Page-level text extractions:

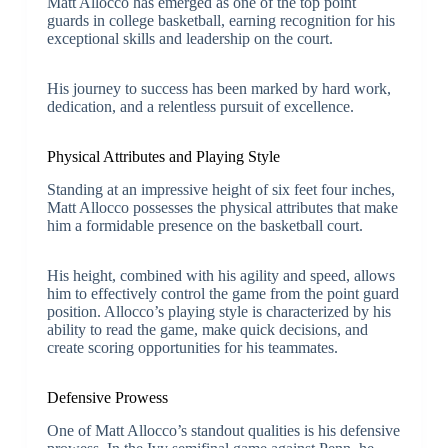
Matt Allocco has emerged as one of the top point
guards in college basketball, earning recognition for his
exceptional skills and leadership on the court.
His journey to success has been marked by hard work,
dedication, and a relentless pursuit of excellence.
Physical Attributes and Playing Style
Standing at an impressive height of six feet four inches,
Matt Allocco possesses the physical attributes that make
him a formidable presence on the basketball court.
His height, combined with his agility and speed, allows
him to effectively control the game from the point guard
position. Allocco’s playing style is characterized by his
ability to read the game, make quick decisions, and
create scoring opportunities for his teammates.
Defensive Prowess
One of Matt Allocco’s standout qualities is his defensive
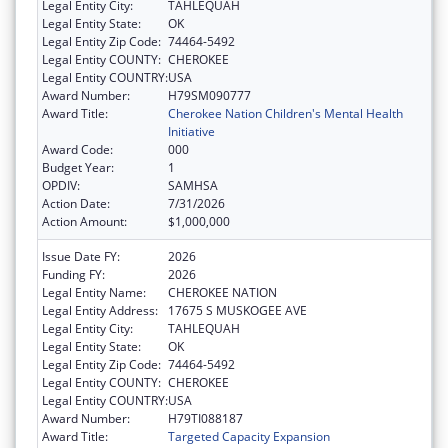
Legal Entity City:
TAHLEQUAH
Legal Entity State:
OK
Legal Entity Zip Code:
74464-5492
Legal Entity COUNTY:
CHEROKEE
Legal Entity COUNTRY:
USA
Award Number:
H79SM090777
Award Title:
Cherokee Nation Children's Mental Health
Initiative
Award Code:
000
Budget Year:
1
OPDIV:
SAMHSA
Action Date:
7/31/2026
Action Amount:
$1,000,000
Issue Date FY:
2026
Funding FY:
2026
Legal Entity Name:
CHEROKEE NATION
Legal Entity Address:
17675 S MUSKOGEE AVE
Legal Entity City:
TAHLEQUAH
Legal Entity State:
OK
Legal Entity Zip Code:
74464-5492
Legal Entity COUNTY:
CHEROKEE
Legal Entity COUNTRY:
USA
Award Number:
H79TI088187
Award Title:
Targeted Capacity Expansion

* * *

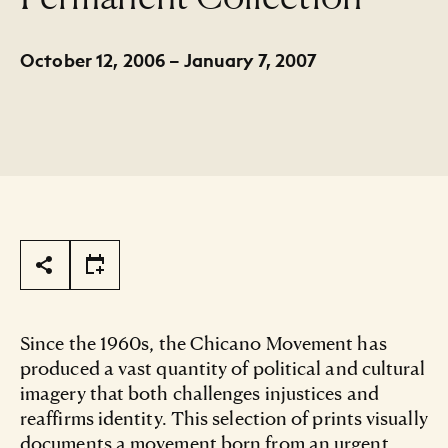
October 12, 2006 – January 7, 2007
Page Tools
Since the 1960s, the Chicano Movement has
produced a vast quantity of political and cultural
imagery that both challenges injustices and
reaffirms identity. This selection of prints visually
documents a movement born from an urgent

...

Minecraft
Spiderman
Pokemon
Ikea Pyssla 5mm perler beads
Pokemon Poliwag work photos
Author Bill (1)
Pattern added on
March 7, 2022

Goal of the exercise:
Identify how many lines in the entries above contain the word "from" and provide only that figure.

Final answer:
2